* WHAT YOU HAVE TO DO *
Please restate every record below word for word and skip the pictures.

[Stored entries]
- Opening Delimiter -

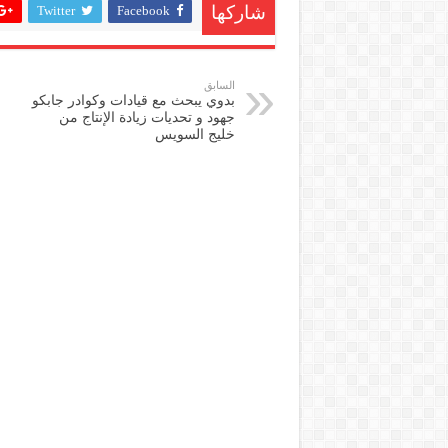
Twitter
Facebook
شاركها
السابق
بدوي يبحث مع قيادات وكوادر جابكو
جهود و تحديات زيادة الإنتاج من
خليج السويس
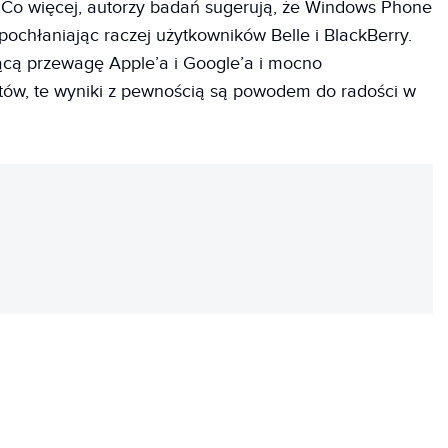
 Co więcej, autorzy badań sugerują, że Windows Phone
 pochłaniając raczej użytkowników Belle i BlackBerry.
cą przewagę Apple’a i Google’a i mocno
ów, te wyniki z pewnością są powodem do radości w
REKLAMA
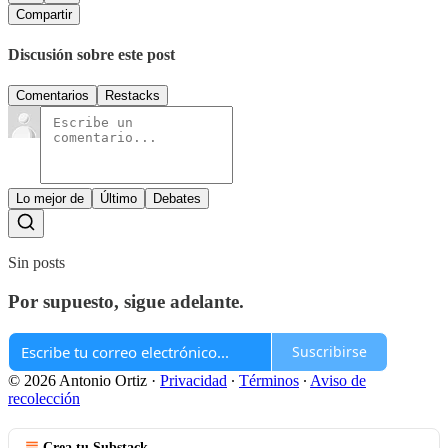
Compartir
Discusión sobre este post
Comentarios
Restacks
Lo mejor de
Último
Debates
Sin posts
Por supuesto, sigue adelante.
Suscribirse
© 2026 Antonio Ortiz
·
Privacidad
∙
Términos
∙
Aviso de
recolección
Crea tu Substack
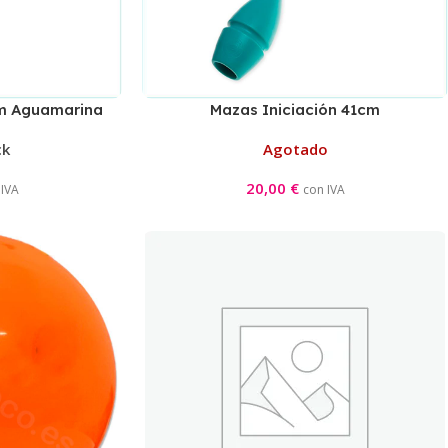
cm Aguamarina
Mazas Iniciación 41cm
Aguamarina/Rosa
ck
Agotado
20,00
€
 IVA
con IVA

- Closing Delimiter -

* YOUR SOLUTION *
Twitter
Facebook
شاركها
السابق
بدوي يبحث مع قيادات وكوادر جابكو
جهود و تحديات زيادة الإنتاج من
خليج السويس
 Co więcej, autorzy badań sugerują, że Windows Phone
 pochłaniając raczej użytkowników Belle i BlackBerry.
cą przewagę Apple’a i Google’a i mocno
ów, te wyniki z pewnością są powodem do radości w
REKLAMA
Compartir
Discusión sobre este post
Comentarios
Restacks
Lo mejor de
Último
Debates
Sin posts
Por supuesto, sigue adelante.
Suscribirse
© 2026 Antonio Ortiz
·
Privacidad
∙
Términos
∙
Aviso de
recolección
Crea tu Substack
cm Aguamarina
Mazas Iniciación 41cm
Aguamarina/Rosa
ck
Agotado
20,00
€
 IVA
con IVA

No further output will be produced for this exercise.